No Comment — June 4, 2010, 1:45 pm

Politics and Justice in Ingushetia

Kudos to New York Times reporter Ellen Barry for bringing us the story of Magomed Yevloyev, a young gadfly intent on exposing corruption in the North Caucasus who was rewarded for his efforts with a fatal gunshot wound to the head, delivered at point-blank range. Barry couples his story with the equally revealing tale of his tenacious father, Yakhya, who put his faith in the criminal justice system—and found it utterly betrayed him. This patient and compelling account vividly depicts what has happened to the administration of justice in a powerful nation ruled by a lawyer who has promised to restore the country’s rule of law tradition, but whose promises consistently fall short.

the case serves as a lesson in how the legal process can be strangled. In Russia, the prosecutor has long served as the guard dog of the powerful. Peter the Great envisioned the office as “the czar’s eye,” and Stalin forged it into a brutal instrument of control. Though post-Soviet reforms pared away that power, prosecutors still come under direct political pressure and rarely turn their scrutiny upward. In this case, federal investigators reporting to Moscow took over and blocked any inquiry that could have pointed to senior officials.
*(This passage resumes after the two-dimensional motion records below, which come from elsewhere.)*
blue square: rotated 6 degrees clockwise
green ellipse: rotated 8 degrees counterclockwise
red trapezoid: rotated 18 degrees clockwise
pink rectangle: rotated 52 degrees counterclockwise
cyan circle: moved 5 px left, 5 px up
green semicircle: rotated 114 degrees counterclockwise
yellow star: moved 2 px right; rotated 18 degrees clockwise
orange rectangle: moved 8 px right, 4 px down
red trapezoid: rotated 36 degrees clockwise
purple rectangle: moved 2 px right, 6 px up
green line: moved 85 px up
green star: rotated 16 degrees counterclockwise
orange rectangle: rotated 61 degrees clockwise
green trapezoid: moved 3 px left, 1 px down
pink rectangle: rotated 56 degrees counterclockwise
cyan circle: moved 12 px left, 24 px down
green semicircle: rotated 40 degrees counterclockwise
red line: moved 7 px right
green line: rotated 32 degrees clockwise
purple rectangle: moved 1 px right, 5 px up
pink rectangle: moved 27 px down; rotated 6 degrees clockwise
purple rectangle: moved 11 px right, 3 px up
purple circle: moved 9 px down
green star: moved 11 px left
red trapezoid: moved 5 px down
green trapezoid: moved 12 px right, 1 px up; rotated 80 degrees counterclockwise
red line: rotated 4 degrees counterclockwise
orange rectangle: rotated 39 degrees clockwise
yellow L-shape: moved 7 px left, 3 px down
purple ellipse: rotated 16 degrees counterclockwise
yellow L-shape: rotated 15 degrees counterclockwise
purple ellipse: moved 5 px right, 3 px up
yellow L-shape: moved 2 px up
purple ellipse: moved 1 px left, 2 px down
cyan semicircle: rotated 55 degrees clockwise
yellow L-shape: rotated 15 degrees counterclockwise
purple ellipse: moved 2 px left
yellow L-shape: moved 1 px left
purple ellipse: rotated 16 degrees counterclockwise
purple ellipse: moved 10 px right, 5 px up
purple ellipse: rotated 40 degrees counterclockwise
Yakhya urged investigators to pursue the case as a murder, but an examination of the legal records shows that possibility was not explored. Instead, the state opened a case of negligent homicide, a mild charge used in medical malpractice cases, and prosecutors requested a sentence of two years. By comparison, defendants can receive five-year sentences for distributing pirated software. The official explanation of what happened took shape an hour and five minutes after Magomed Yevloyev died on a hospital bed. His death, investigators wrote, resulted from a bizarre accident.

This is an essential glimpse deep into the heart of modern Russia with the sort of defining detail only rarely found in newspaper accounts. Well done indeed.